"Well?"
"Well, she staggered under the blow, but she bore it somehow. It would have nearly killed some women. She just took up her life and did the best she could with it. 'I am keeping it all for him,' she said to me once, with such a mournful smile; 'when he wants it, it will be ready for him, but it will not be here.'"
"Keeping what?" asked Garth, somewhat absently.
"Why the love he had thrown away as worthless," she returned with kindling eyes. "Don't you think the faith of that poor German governess had something noble in it? She had forgotten her own wrongs and his fickleness. In the world to come it should be all right between them."

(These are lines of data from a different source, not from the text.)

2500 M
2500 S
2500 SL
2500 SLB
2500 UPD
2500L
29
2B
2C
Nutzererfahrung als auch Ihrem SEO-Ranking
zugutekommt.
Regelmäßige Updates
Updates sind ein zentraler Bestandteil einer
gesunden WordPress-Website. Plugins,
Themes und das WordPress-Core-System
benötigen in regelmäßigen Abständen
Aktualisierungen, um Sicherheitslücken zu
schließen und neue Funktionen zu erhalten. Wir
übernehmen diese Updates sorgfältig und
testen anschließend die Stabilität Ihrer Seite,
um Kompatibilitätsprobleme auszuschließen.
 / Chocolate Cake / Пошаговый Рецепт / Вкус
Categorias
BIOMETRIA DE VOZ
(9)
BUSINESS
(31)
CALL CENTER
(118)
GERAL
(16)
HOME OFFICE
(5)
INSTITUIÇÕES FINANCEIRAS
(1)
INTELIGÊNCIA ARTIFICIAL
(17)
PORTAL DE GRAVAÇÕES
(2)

"Wasn't that rather far-fetched?"
"Not at all," returned the girl warmly; "those who have sympathy here must have sympathy there. There will be no broken lives in heaven."

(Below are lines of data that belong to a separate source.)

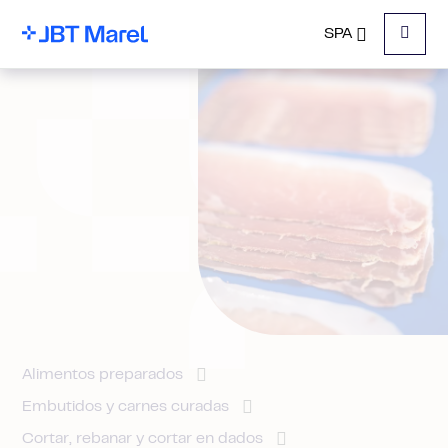
SPA
Menu
Alimentos preparados
Embutidos y carnes curadas
Cortar, rebanar y cortar en dados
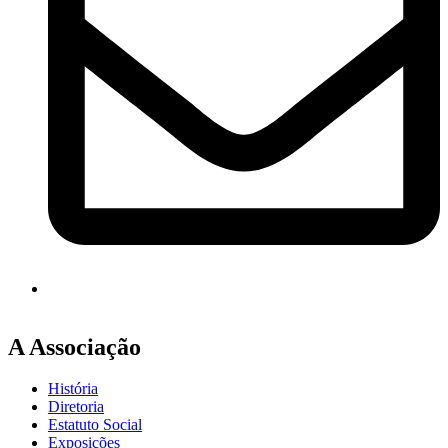
A Associação
História
Diretoria
Estatuto Social
Exposições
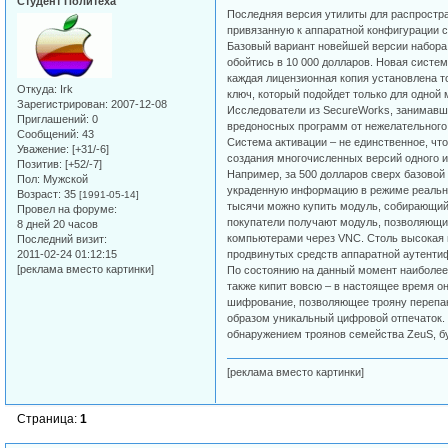
Студент Политеха
Последняя версия утилиты для распростр
привязанную к аппаратной конфигурации си
Базовый вариант новейшей версии набора 
обойтись в 10 000 долларов. Новая систе
каждая лицензионная копия установлена т
Откуда:
Irk
ключ, который подойдет только для одной
Зарегистрирован
: 2007-12-08
Исследователи из SecureWorks, занимавш
Приглашений:
0
вредоносных программ от нежелательного
Сообщений:
43
Система активации – не единственное, что
Уважение:
[+31/-6]
создания многочисленных версий одного 
Позитив:
[+52/-7]
Например, за 500 долларов сверх базово
Пол:
Мужской
украденную информацию в режиме реально
Возраст:
35
[1991-05-14]
тысячи можно купить модуль, собирающий 
Провел на форуме:
покупатели получают модуль, позволяющ
8 дней 20 часов
компьютерами через VNC. Столь высокая ц
Последний визит:
2011-02-24 01:12:15
продвинутых средств аппаратной аутентиф
[реклама вместо картинки]
По состоянию на данный момент наиболее 
также кипит вовсю – в настоящее время о
шифрование, позволяющее трояну перепако
образом уникальный цифровой отпечаток. 
обнаружением троянов семейства ZeuS, б
[реклама вместо картинки]
Страница:
1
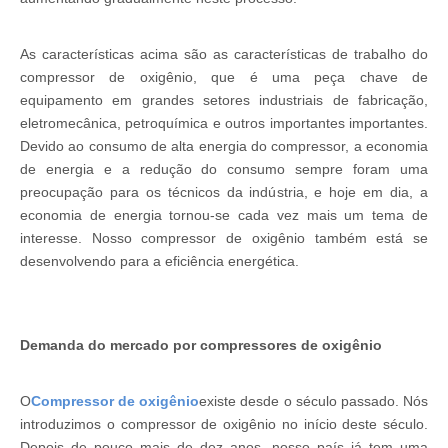
As características acima são as características de trabalho do
compressor de oxigênio, que é uma peça chave de
equipamento em grandes setores industriais de fabricação,
eletromecânica, petroquímica e outros importantes importantes.
Devido ao consumo de alta energia do compressor, a economia
de energia e a redução do consumo sempre foram uma
preocupação para os técnicos da indústria, e hoje em dia, a
economia de energia tornou-se cada vez mais um tema de
interesse. Nosso compressor de oxigênio também está se
desenvolvendo para a eficiência energética.
Demanda do mercado por compressores de oxigênio
O
Compressor de oxigênio
existe desde o século passado. Nós
introduzimos o compressor de oxigênio no início deste século.
Depois de pouco mais de dez anos, nosso país já tem uma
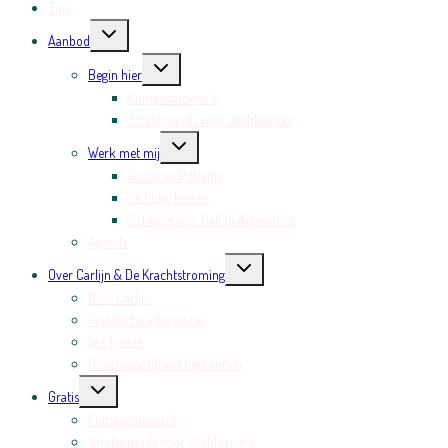
Tips
Toggle
Aanbod
submenu
Toggle
Begin hier
submenu
Kompasmoment
Strategiegids voor Veeldoeners
Toggle
Werk met mij
submenu
Passie en Potentie
Richting kiezen
Schrijfgroep: Call to Adventure
Agenda
Toggle
Over Carlijn & De Krachtstroming
submenu
Over Carlijn
Praktische informatie
Werkwijze
Hoogbegaafdheid herkennen
Toggle
Gratis
submenu
Kompasmoment
Strategiegids voor Veeldoeners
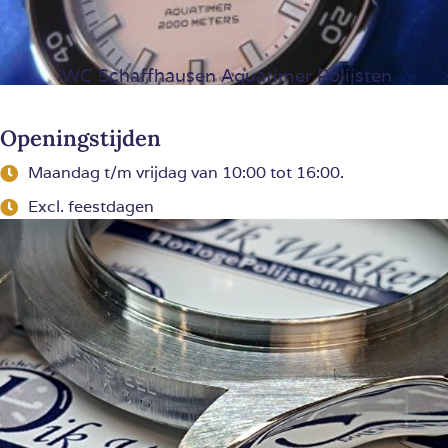
IWC Schaffhausen Aquatimer Polijsten
Openingstijden
Maandag t/m vrijdag van 10:00 tot 16:00.
Excl. feestdagen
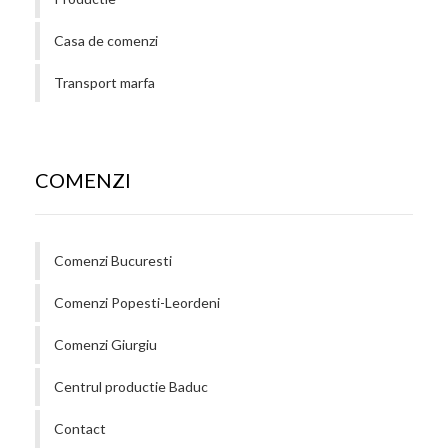
Casa de comenzi
Transport marfa
COMENZI
Comenzi Bucuresti
Comenzi Popesti-Leordeni
Comenzi Giurgiu
Centrul productie Baduc
Contact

"No; of course not," feeling himself a little out of his element, but strangely attracted by the eloquence of Queenie's eyes.

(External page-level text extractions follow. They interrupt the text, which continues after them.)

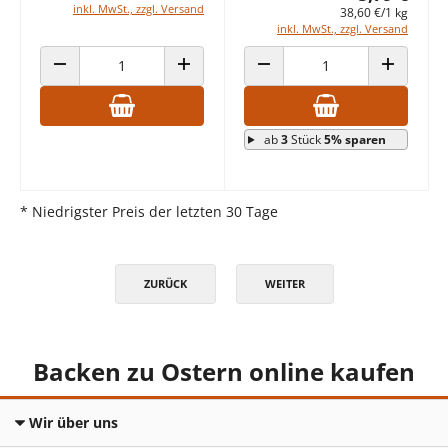
inkl. MwSt., zzgl. Versand
38,60 €/1 kg
inkl. MwSt., zzgl. Versand
ANZAHL VERRINGERN
ANZAHL ERHÖHEN
ANZAHL VERRINGERN
ANZAHL E
ab
3
Stück
5% sparen
* Niedrigster Preis der letzten 30 Tage
ZURÜCK
WEITER
Backen zu Ostern online kaufen
Wir über uns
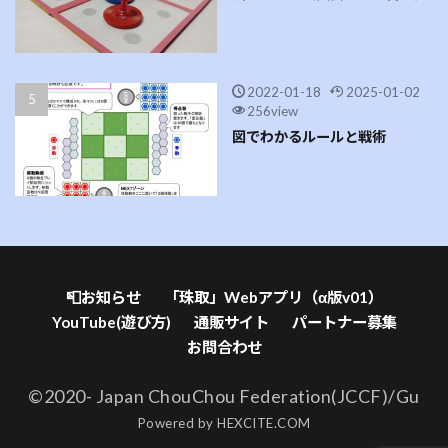
2022-01-18
2025-01-02
256view
図でわかるルールと戦術
📮お知らせ
「珠取」Webアプリ（α版v01）
YouTube(遊び方)
通販サイト
パートナー募集
お問合わせ
©2020- Japan ChouChou Federation(JCCF)/Gu
Powered by
HEXCITE.COM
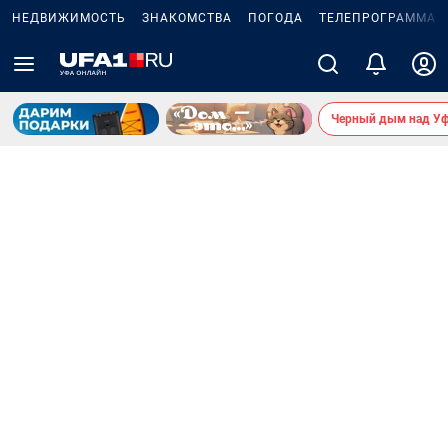
НЕДВИЖИМОСТЬ
ЗНАКОМСТВА
ПОГОДА
ТЕЛЕПРОГРАММА
Черный дым над У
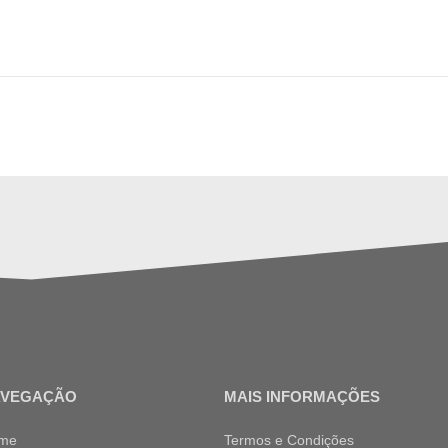
AVEGAÇÃO
MAIS INFORMAÇÕES
me
Termos e Condições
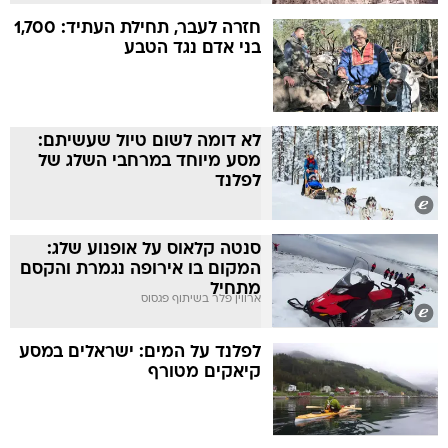
חזרה לעבר, תחילת העתיד: 1,700
בני אדם נגד הטבע
לא דומה לשום טיול שעשיתם:
מסע מיוחד במרחבי השלג של
לפלנד
סנטה קלאוס על אופנוע שלג:
המקום בו אירופה נגמרת והקסם
מתחיל
ארווין פלר בשיתוף פגסוס
לפלנד על המים: ישראלים במסע
קיאקים מטורף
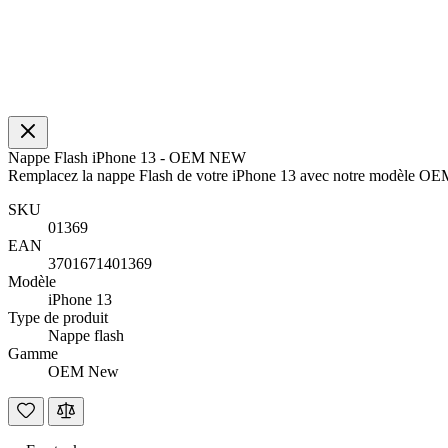
Nappe Flash iPhone 13 - OEM NEW
Remplacez la nappe Flash de votre iPhone 13 avec notre modèle 
SKU
01369
EAN
3701671401369
Modèle
iPhone 13
Type de produit
Nappe flash
Gamme
OEM New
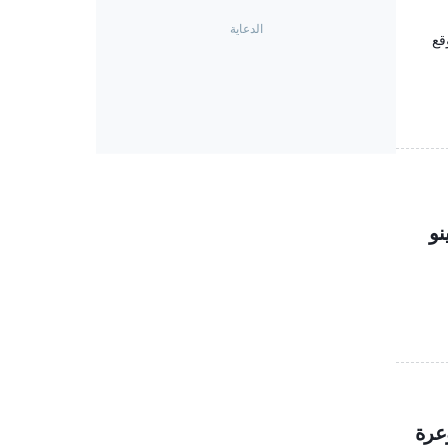
قع
عرة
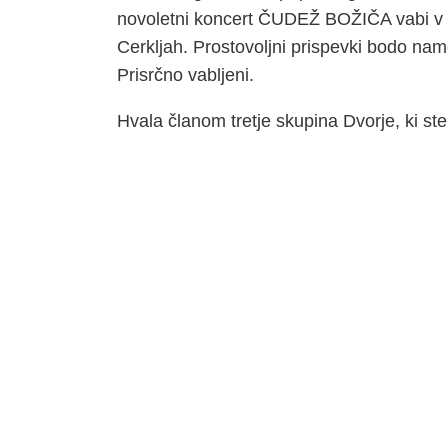
novoletni koncert ČUDEŽ BOŽIČA vabi v s
Cerkljah. Prostovoljni prispevki bodo na
Prisrčno vabljeni.
Hvala članom tretje skupina Dvorje, ki ste 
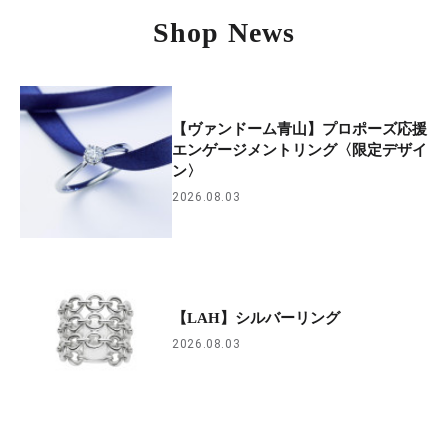
Shop News
【ヴァンドーム青山】プロポーズ応援
エンゲージメントリング〈限定デザイ
ン〉
2026.08.03
【LAH】シルバーリング
2026.08.03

As for Queenie, she had almost forgotten to whom she was speaking. She was wrapped up, absorbed in her subject; all sorts of deep thoughts stirred within her.
These things were true to her, but she felt with a kind of wonder that he did not understand. Perhaps he felt with a young man's reverence the mystery of the world to come. Some men have a great dread of touching sacred things with unconsecrated hands; but Queenie's young eyes had the fearlessness of the eagle, they looked unblenchingly up at the light. What was the use of separating things spiritual from things material in her creed? Love was the ladder that Jacob saw reaching from earth to heaven; evermore there were angels ascending and descending. The doctrine of the communion of saints had infinite readings.
"Those that have sympathy here have sympathy there," she had asserted with entire faith and simplicity. Why did not he, why did not everybody, understand?